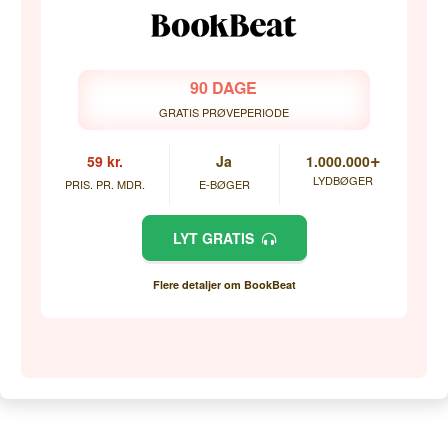
90 DAGE
GRATIS PRØVEPERIODE
+
59 kr.
Ja
1.000.000
LYDBØGER
PRIS. PR. MDR.
E-BØGER
LYT GRATIS
Flere detaljer om BookBeat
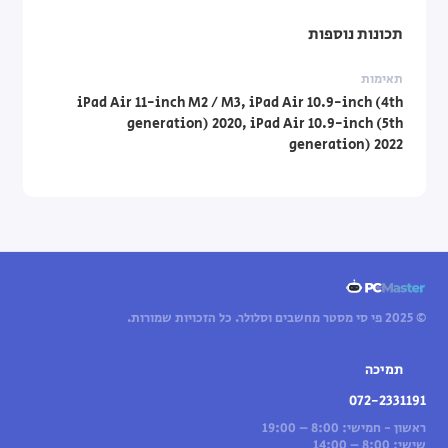
תכונות נוספות
תאימות
iPad Air 11-inch M2 / M3, iPad Air 10.9-inch (4th
generation) 2020, iPad Air 10.9-inch (5th
generation) 2022
© 2025 פי סי מסטר מחשבים וסלולר. כל הזכויות שמורות.
תמיכה
072-2331191
ראשון - חמישי: 8:00 – 19:00
שישי: 8:00 – 14:00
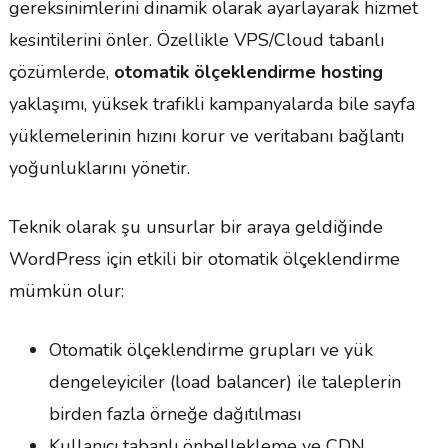
gereksinimlerini dinamik olarak ayarlayarak hizmet
kesintilerini önler. Özellikle VPS/Cloud tabanlı
çözümlerde,
otomatik ölçeklendirme hosting
yaklaşımı, yüksek trafikli kampanyalarda bile sayfa
yüklemelerinin hızını korur ve veritabanı bağlantı
yoğunluklarını yönetir.
Teknik olarak şu unsurlar bir araya geldiğinde
WordPress için etkili bir otomatik ölçeklendirme
mümkün olur:
Otomatik ölçeklendirme grupları ve yük
dengeleyiciler (load balancer) ile taleplerin
birden fazla örneğe dağıtılması
Kullanıcı tabanlı önbellekleme ve CDN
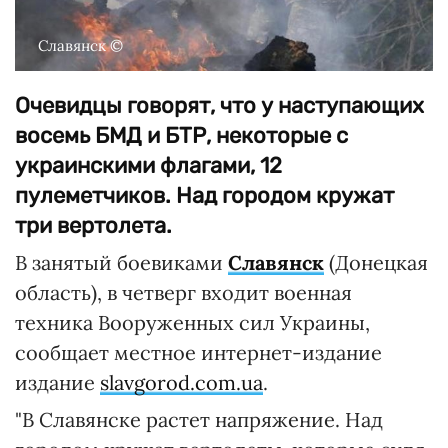
Славянск ©
Очевидцы говорят, что у наступающих
восемь БМД и БТР, некоторые с
украинскими флагами, 12
пулеметчиков. Над городом кружат
три вертолета.
В занятый боевиками
Славянск
(Донецкая
область), в четверг входит военная
техника Вооруженных сил Украины,
сообщает местное интернет-издание
издание
slavgorod.com.ua
.
"В Славянске растет напряжение. Над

• • • • • • •

- _EXERCISE REQUIREMENTS_
Leave out the pictures and repeat everything else in the records exactly.

- _WRITTEN RESPONSE_
90 DAGE
GRATIS PRØVEPERIODE
+
59 kr.
Ja
1.000.000
LYDBØGER
PRIS. PR. MDR.
E-BØGER
LYT GRATIS
Flere detaljer om BookBeat
תכונות נוספות
תאימות
iPad Air 11-inch M2 / M3, iPad Air 10.9-inch (4th
generation) 2020, iPad Air 10.9-inch (5th
generation) 2022
© 2025 פי סי מסטר מחשבים וסלולר. כל הזכויות שמורות.
תמיכה
072-2331191
ראשון - חמישי: 8:00 – 19:00
שישי: 8:00 – 14:00
gereksinimlerini dinamik olarak ayarlayarak hizmet
kesintilerini önler. Özellikle VPS/Cloud tabanlı
çözümlerde,
otomatik ölçeklendirme hosting
yaklaşımı, yüksek trafikli kampanyalarda bile sayfa
yüklemelerinin hızını korur ve veritabanı bağlantı
yoğunluklarını yönetir.
Teknik olarak şu unsurlar bir araya geldiğinde
WordPress için etkili bir otomatik ölçeklendirme
mümkün olur:
Otomatik ölçeklendirme grupları ve yük
dengeleyiciler (load balancer) ile taleplerin
birden fazla örneğe dağıtılması
Kullanıcı tabanlı önbellekleme ve CDN
Славянск ©
Очевидцы говорят, что у наступающих
восемь БМД и БТР, некоторые с
украинскими флагами, 12
пулеметчиков. Над городом кружат
три вертолета.
В занятый боевиками
Славянск
(Донецкая
область), в четверг входит военная
техника Вооруженных сил Украины,
сообщает местное интернет-издание
издание
slavgorod.com.ua
.
"В Славянске растет напряжение. Над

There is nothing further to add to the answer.